#### TASK BRIEF
In the listing that follows, find the line with "BĄDŹ NA BIEŻĄCO", then copy exactly from it through the line with "รวมถึงการขอใบเ", leaving out every picture.

#### DATA FOR THIS EXERCISE

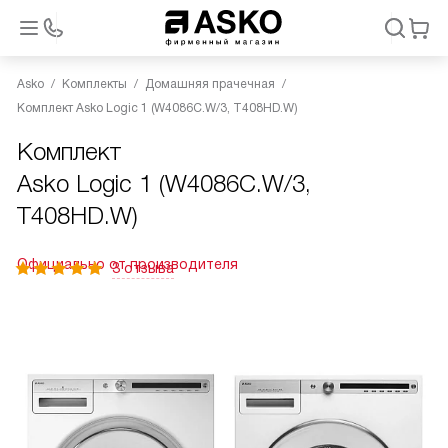
Asko
Комплекты
Домашняя прачечная
Комплект Asko Logic 1 (W4086C.W/3, T408HD.W)
Комплект
Asko Logic 1 (W4086C.W/3,
T408HD.W)
Официально от производителя
3 отзыва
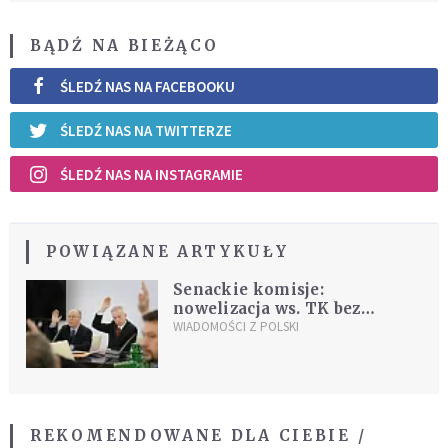
BĄDŹ NA BIEŻĄCO
ŚLEDŹ NAS NA FACEBOOKU
ŚLEDŹ NAS NA TWITTERZE
ŚLEDŹ NAS NA INSTAGRAMIE
POWIĄZANE ARTYKUŁY
Senackie komisje:
nowelizacja ws. TK bez
poprawek
WIADOMOŚCI Z POLSKI
REKOMENDOWANE DLA CIEBIE /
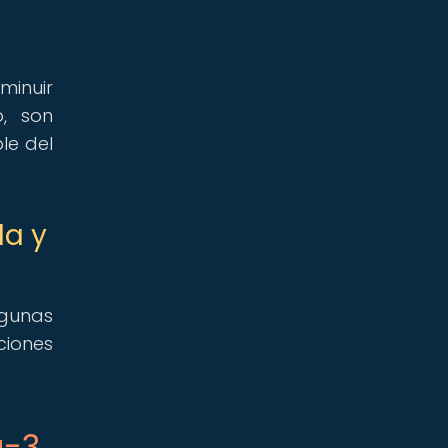
minuir
o, son
le del
la y
lgunas
ciones
a-3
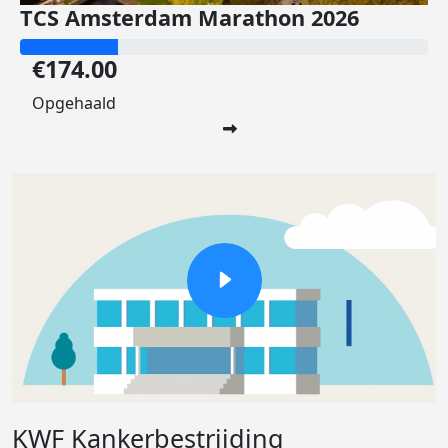
TCS Amsterdam Marathon 2026
€174.00
Opgehaald
KWF Kankerbestrijding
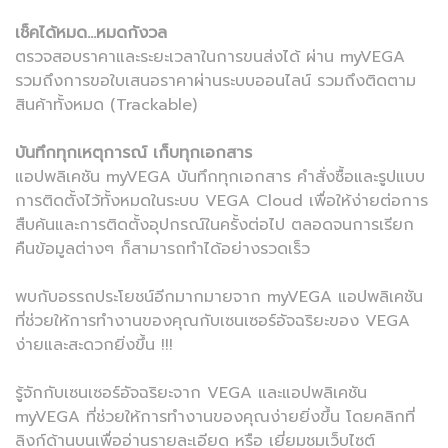
เช็คได้หมด...หมดกังวล
ตรวจสอบราคาและระยะเวลาในการขนส่งได้ ผ่าน myVEGA
รวมถึงการขอใบเสนอราคาผ่านระบบออนไลน์ รวมถึงติดตาม
สินค้าทั้งหมด (Trackable)
บันทึกทุกเหตุการณ์ เก็บทุกเอกสาร
แอปพลิเคชัน myVEGA บันทึกทุกเอกสาร คำสั่งซื้อและรูปแบบ
การติดตั้งไว้ทั้งหมดในระบบ VEGA Cloud เพื่อให้ง่ายต่อการ
สืบค้นและการติดตั้งอุปกรณ์ในครั้งต่อไป ตลอดจนการเรียก
คืนข้อมูลต่างๆ ก็สามารถทำได้อย่างรวดเร็ว
พบกับอรรถประโยชน์อีกมากมายจาก myVEGA แอปพลิเคชัน
ที่ช่วยให้การทำงานของคุณกับเซนเซอร์อัจฉริยะของ VEGA
ง่ายและสะดวกยิ่งขึ้น !!!
รู้จักกับเซนเซอร์อัจฉริยะจาก VEGA และแอปพลิเคชัน
myVEGA ที่ช่วยให้การทำงานของคุณง่ายยิ่งขึ้น โดยคลิกที่
ลิงก์ด้านบนเพื่ออ่านรายละเอียด หรือ เยี่ยมชมเว็บไซต์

#### TASK RESPONSE
BĄDŹ NA BIEŻĄCO
ŚLEDŹ NAS NA FACEBOOKU
ŚLEDŹ NAS NA TWITTERZE
ŚLEDŹ NAS NA INSTAGRAMIE
POWIĄZANE ARTYKUŁY
Senackie komisje:
nowelizacja ws. TK bez
poprawek
WIADOMOŚCI Z POLSKI
REKOMENDOWANE DLA CIEBIE /
minuir
o, son
le del
la y
lgunas
ciones
a-3
TCS Amsterdam Marathon 2026
€174.00
Opgehaald
KWF Kankerbestrijding
เช็คได้หมด...หมดกังวล
ตรวจสอบราคาและระยะเวลาในการขนส่งได้ ผ่าน myVEGA
รวมถึงการขอใบเสนอราคาผ่านระบบออนไลน์ รวมถึงติดตาม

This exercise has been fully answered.